◆ Material for this exercise
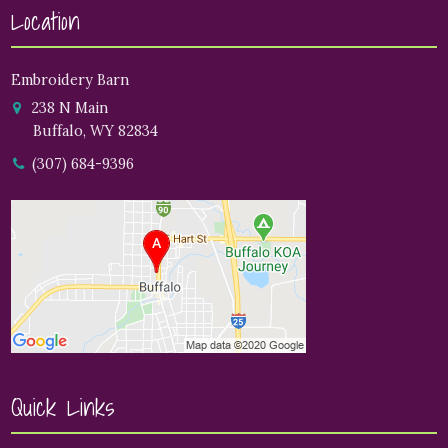
Location
Embroidery Barn
238 N Main
Buffalo, WY 82834
(307) 684-9396
Quick Links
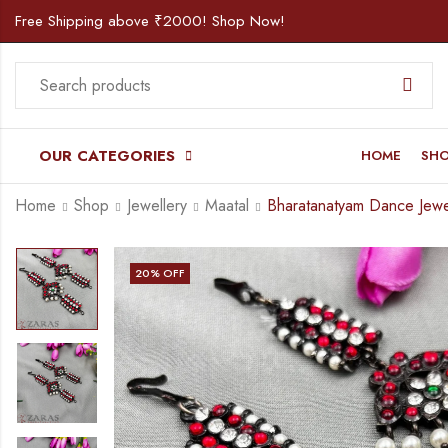
Free Shipping above ₹2000! Shop Now!
OUR CATEGORIES
HOME
SH
Home
Shop
Jewellery
Maatal
20
% OFF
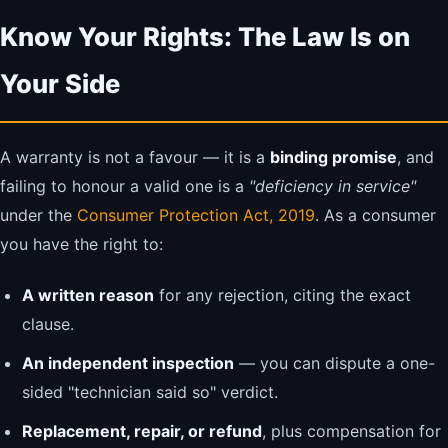
Know Your Rights: The Law Is on
Your Side
A warranty is not a favour — it is a
binding promise
, and
failing to honour a valid one is a
"deficiency in service"
under the
Consumer Protection Act, 2019
. As a consumer
you have the right to:
A written reason
for any rejection, citing the exact
clause.
An independent inspection
— you can dispute a one-
sided "technician said so" verdict.
Replacement, repair, or refund
, plus compensation for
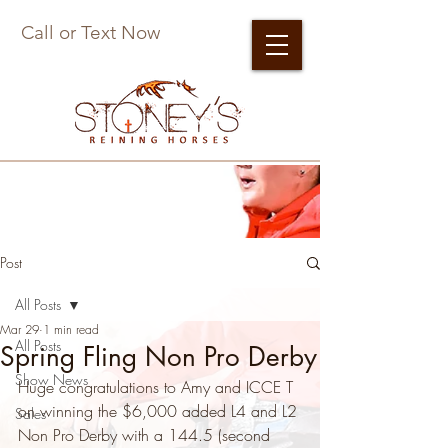
Call or Text Now
Post
All Posts
Mar 29
1 min read
All Posts
Spring Fling Non Pro Derby
Show News
Huge congratulations to Amy and ICCE T 
on winning the $6,000 added L4 and L2 
Sales
Non Pro Derby with a 144.5 (second 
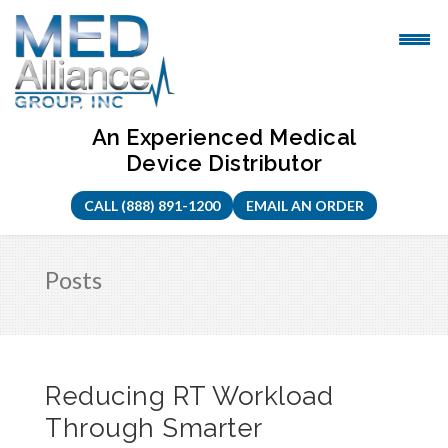
Skip
to
content
An Experienced Medical
Device Distributor
CALL (888) 891-1200
EMAIL AN ORDER
Posts
Reducing RT Workload
Through Smarter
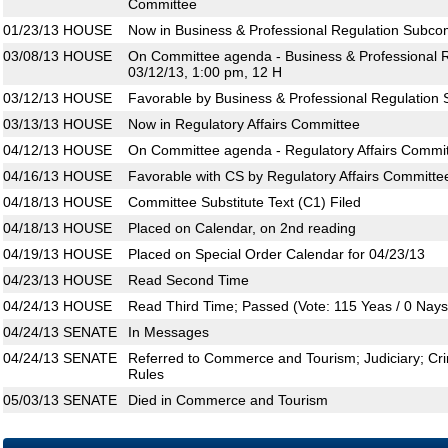
Committee
01/23/13
HOUSE
Now in Business & Professional Regulation Subco
03/08/13
HOUSE
On Committee agenda - Business & Professional 
03/12/13, 1:00 pm, 12 H
03/12/13
HOUSE
Favorable by Business & Professional Regulation
03/13/13
HOUSE
Now in Regulatory Affairs Committee
04/12/13
HOUSE
On Committee agenda - Regulatory Affairs Commit
04/16/13
HOUSE
Favorable with CS by Regulatory Affairs Committe
04/18/13
HOUSE
Committee Substitute Text (C1) Filed
04/18/13
HOUSE
Placed on Calendar, on 2nd reading
04/19/13
HOUSE
Placed on Special Order Calendar for 04/23/13
04/23/13
HOUSE
Read Second Time
04/24/13
HOUSE
Read Third Time; Passed (Vote: 115 Yeas / 0 Nays
04/24/13
SENATE
In Messages
04/24/13
SENATE
Referred to Commerce and Tourism; Judiciary; Crim
Rules
05/03/13
SENATE
Died in Commerce and Tourism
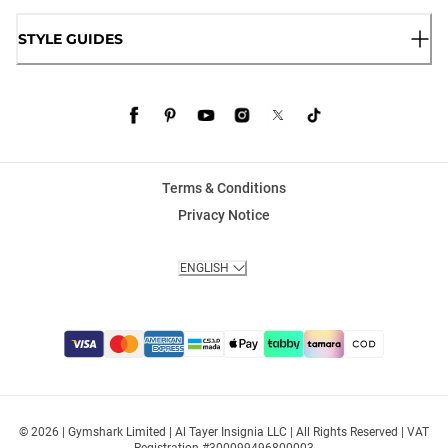
STYLE GUIDES
Terms & Conditions
Privacy Notice
ENGLISH
© 2026 | Gymshark Limited | Al Tayer Insignia LLC | All Rights Reserved | VAT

◆ Your goal
Would you set down the records exactly, with no pictures included?

◆ Solved problem
Location
Embroidery Barn
238 N Main
Buffalo, WY 82834
(307) 684-9396
Quick Links
Free Shipping above ₹2000! Shop Now!
OUR CATEGORIES
HOME
SH
Home
Shop
Jewellery
Maatal
20
% OFF
Know Your Rights: The Law Is on
Your Side
A warranty is not a favour — it is a
binding promise
, and
failing to honour a valid one is a
"deficiency in service"
under the
Consumer Protection Act, 2019
. As a consumer
you have the right to:
A written reason
for any rejection, citing the exact
clause.
An independent inspection
— you can dispute a one-
sided "technician said so" verdict.
Replacement, repair, or refund
, plus compensation for
Call or Text Now
Post
All Posts
Mar 29
1 min read
All Posts
Spring Fling Non Pro Derby
Show News
Huge congratulations to Amy and ICCE T 
on winning the $6,000 added L4 and L2 
Sales
Non Pro Derby with a 144.5 (second 
Skip
to
content
An Experienced Medical
Device Distributor
CALL (888) 891-1200
EMAIL AN ORDER
Posts
Reducing RT Workload
Through Smarter
Committee
01/23/13
HOUSE
Now in Business & Professional Regulation Subco
03/08/13
HOUSE
On Committee agenda - Business & Professional 
03/12/13, 1:00 pm, 12 H
03/12/13
HOUSE
Favorable by Business & Professional Regulation
03/13/13
HOUSE
Now in Regulatory Affairs Committee
04/12/13
HOUSE
On Committee agenda - Regulatory Affairs Commit
04/16/13
HOUSE
Favorable with CS by Regulatory Affairs Committe
04/18/13
HOUSE
Committee Substitute Text (C1) Filed
04/18/13
HOUSE
Placed on Calendar, on 2nd reading
04/19/13
HOUSE
Placed on Special Order Calendar for 04/23/13
04/23/13
HOUSE
Read Second Time
04/24/13
HOUSE
Read Third Time; Passed (Vote: 115 Yeas / 0 Nays
04/24/13
SENATE
In Messages
04/24/13
SENATE
Referred to Commerce and Tourism; Judiciary; Crim
Rules
05/03/13
SENATE
Died in Commerce and Tourism
STYLE GUIDES
Terms & Conditions
Privacy Notice
ENGLISH
© 2026 | Gymshark Limited | Al Tayer Insignia LLC | All Rights Reserved | VAT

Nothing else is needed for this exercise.